## Exercise goal
Please return every line in the entries below with the word "Colombia" in it.

[Transcribed page contents]
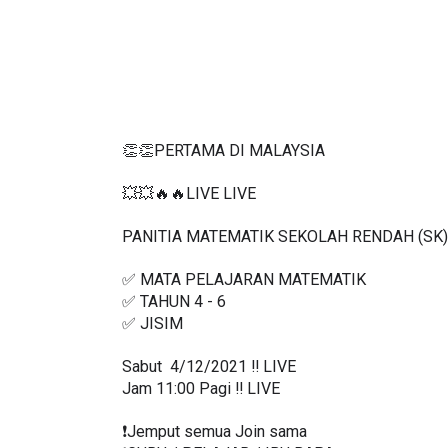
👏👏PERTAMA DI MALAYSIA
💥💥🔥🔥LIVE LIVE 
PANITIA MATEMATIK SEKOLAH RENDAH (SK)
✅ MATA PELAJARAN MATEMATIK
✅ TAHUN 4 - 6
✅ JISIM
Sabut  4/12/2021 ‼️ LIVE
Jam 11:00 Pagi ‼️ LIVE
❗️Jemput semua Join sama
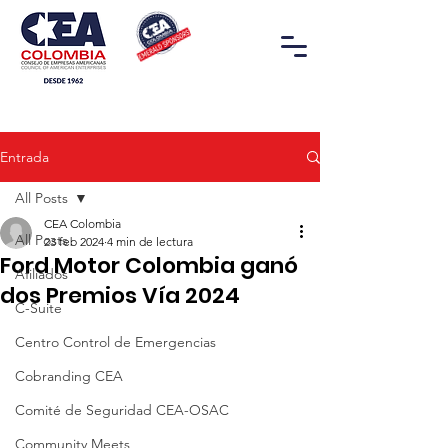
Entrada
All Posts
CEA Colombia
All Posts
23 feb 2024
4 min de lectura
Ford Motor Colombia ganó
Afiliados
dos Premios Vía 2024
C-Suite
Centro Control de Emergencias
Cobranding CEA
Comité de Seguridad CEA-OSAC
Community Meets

==

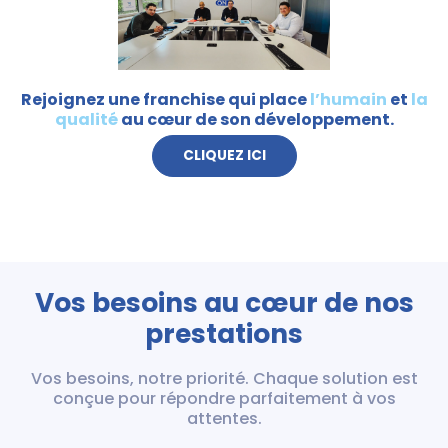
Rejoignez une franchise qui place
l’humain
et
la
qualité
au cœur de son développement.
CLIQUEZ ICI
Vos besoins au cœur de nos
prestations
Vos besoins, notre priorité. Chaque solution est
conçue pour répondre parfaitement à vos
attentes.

==

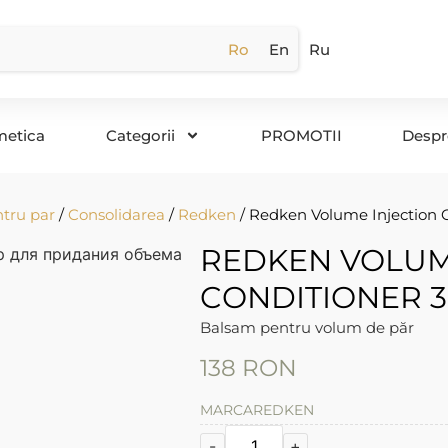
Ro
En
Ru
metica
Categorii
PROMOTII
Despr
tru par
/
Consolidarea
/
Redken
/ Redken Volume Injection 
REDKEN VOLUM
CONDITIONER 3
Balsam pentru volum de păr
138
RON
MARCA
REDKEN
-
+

## Solution to this problem
CEA Colombia
Ford Motor Colombia ganó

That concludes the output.